**Saved data entries:**
=== Begin Enclosure ===

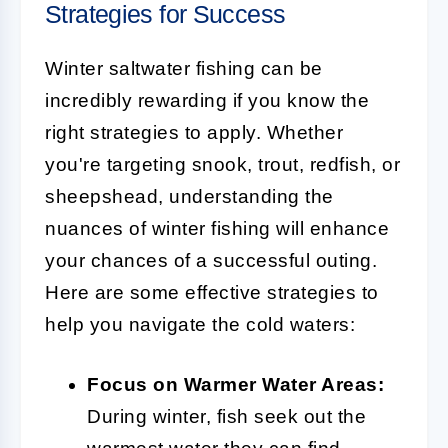
Strategies for Success
Winter saltwater fishing can be
incredibly rewarding if you know the
right strategies to apply. Whether
you're targeting snook, trout, redfish, or
sheepshead, understanding the
nuances of winter fishing will enhance
your chances of a successful outing.
Here are some effective strategies to
help you navigate the cold waters:
Focus on Warmer Water Areas:
During winter, fish seek out the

=== End Enclosure ===

**Required action:** Write out the entries above in full and exactly; no pictures.

**Response to this task:**
Strategies for Success
Winter saltwater fishing can be
incredibly rewarding if you know the
right strategies to apply. Whether
you're targeting snook, trout, redfish, or
sheepshead, understanding the
nuances of winter fishing will enhance
your chances of a successful outing.
Here are some effective strategies to
help you navigate the cold waters:
Focus on Warmer Water Areas:
During winter, fish seek out the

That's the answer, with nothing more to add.